En voiture ou à vélo : quel statut pour les travailleurs des plateformes numériques?
5 février 2019
Par une décision rendue le 28 novembre 2018, la Cour de cassation s’est prononcée pour la première fois sur l’épineuse question de la qualification du contrat liant un coursier à une plate-forme numérique (Cass. soc., 28 novembre 2018, n°17-20.079).
Censurant l’arrêt de la cour d’appel de Paris, les hauts magistrats ont pris un tournant non sans conséquence en requalifiant en contrat de travail le contrat de prestation de services conclu entre (feu) Take Eat Easy et un coursier autoentrepreneur.
S’il était ici question d’un salarié de Take Eat Easy, depuis placée en liquidation judiciaire, cette décision intéresse plus largement toutes les plateformes numériques, aujourd’hui confrontées à un véritable challenge juridique (et finalement financier) : celui du statut de « leurs » coursiers.
Du statut d’indépendant au statut de salarié
Dans l’affaire commentée, les faits sont simples. Une plate-forme : la société Take Eat Easy. Un concept : permettre à des clients de passer des commandes de repas auprès de restaurateurs via une application mobile, qu’un coursier à vélo se charge de livrer.
A l’instar de ses concurrents, les coursiers mobilisés par la plate-forme Take Eat Easy étaient tous, sans exception, enregistrés comme autoentrepreneurs.

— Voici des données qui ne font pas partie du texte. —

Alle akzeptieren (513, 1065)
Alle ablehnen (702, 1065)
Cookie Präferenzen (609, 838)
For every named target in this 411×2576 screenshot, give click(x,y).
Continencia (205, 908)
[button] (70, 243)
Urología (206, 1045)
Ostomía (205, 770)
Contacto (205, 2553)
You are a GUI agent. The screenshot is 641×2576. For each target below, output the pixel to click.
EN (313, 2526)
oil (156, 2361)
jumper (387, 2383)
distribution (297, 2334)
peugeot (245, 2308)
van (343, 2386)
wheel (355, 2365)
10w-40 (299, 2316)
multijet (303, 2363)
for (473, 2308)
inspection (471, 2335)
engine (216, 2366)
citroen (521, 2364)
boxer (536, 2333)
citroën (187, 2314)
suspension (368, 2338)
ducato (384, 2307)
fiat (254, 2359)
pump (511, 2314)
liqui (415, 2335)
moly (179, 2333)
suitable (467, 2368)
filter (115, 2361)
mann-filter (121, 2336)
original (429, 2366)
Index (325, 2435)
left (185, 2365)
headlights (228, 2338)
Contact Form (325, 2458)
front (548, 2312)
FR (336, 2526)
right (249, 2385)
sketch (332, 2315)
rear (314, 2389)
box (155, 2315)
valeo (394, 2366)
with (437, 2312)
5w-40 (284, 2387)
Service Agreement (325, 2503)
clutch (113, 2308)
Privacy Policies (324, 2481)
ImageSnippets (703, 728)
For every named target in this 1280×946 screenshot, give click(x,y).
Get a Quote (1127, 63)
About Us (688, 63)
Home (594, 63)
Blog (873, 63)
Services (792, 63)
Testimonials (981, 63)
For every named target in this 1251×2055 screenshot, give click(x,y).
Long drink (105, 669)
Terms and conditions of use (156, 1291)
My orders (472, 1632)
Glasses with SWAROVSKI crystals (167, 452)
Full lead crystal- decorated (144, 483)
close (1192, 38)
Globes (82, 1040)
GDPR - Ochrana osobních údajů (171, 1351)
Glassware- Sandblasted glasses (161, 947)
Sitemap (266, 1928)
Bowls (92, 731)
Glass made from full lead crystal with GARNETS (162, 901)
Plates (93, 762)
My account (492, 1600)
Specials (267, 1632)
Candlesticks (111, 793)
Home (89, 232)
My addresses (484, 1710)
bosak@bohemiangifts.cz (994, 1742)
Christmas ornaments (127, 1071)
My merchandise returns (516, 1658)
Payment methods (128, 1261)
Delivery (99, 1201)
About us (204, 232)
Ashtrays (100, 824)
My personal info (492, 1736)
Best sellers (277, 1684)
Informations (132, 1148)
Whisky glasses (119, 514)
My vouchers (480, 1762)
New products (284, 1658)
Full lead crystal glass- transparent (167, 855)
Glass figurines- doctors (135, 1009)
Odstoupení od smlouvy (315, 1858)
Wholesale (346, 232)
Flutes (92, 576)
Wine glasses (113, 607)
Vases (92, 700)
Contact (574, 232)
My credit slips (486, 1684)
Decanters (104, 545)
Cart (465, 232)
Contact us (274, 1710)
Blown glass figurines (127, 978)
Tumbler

En dépit de ce statut assumé « d’indépendant », l’un d’eux a saisi la juridiction prud’homale d’une demande de requalification de la relation commerciale en contrat de travail. A titre anecdotique, il est intéressant de relever que cette action judiciaire est intervenue dans un contexte très particulier, celui d’un arrêt de travail pour cause d’accident. Le livreur n’étant pas salarié, il n’a pas bénéficié du régime de protection sociale favorable qui leur est réservé. A priori donc, le statut d’indépendant -et la liberté qu’il offre- n’était pas visé en tant que tel.
Estimant que le coursier était bel et bien un indépendant, la cour d’appel de Paris a débouté ce dernier de sa demande de requalification sur la base de deux arguments.
D’une part, le coursier n’était lié à la plateforme par aucun lien d’exclusivité ou de non-concurrence. D’autre part, et il s’agit là d’un point important, le coursier conservait la liberté de choisir chaque semaine les plages horaires, au cours desquelles il souhaitait travailler, ou de n’en sélectionner aucune s’il ne le souhaitait pas.
Contre toute attente, ce raisonnement a été écarté par la chambre sociale de la Cour de cassation qui s’est prononcée en faveur de la requalification du contrat de prestation de services en contrat de travail.
Le lien de subordination reste le critère déterminant du statut de salarié
Pour motiver sa décision, la Cour de cassation a commencé par rappeler un principe constant dans le contentieux de la requalification : peu importe la qualification donnée au contrat par les parties, seules les conditions d’exercice de la prestation comptent.
Une fois ce principe rappelé, la Haute juridiction, procédant à un examen de motivation, a reproché aux juges du fond de ne pas avoir tiré les conséquences légales de leurs constatations.
En effet, selon la Chambre sociale, les juges du fonds auraient dû relever l’existence d’un pouvoir de direction et de contrôle de la plateforme lors de l’exécution de la prestation mais aussi celle d’un pouvoir de sanction, caractérisant un lien de subordination. Selon la Cour, c’est ce même « lien de subordination » qui aurait dû être identifié par les juges du fond pour renverser la présomption de non-salariat prévue par l’article L.8221-6 du Code du travail s’agissant des autoentrepreneurs.
Deux éléments essentiels justifiaient selon la Chambre sociale l’existence de ce lien de subordination.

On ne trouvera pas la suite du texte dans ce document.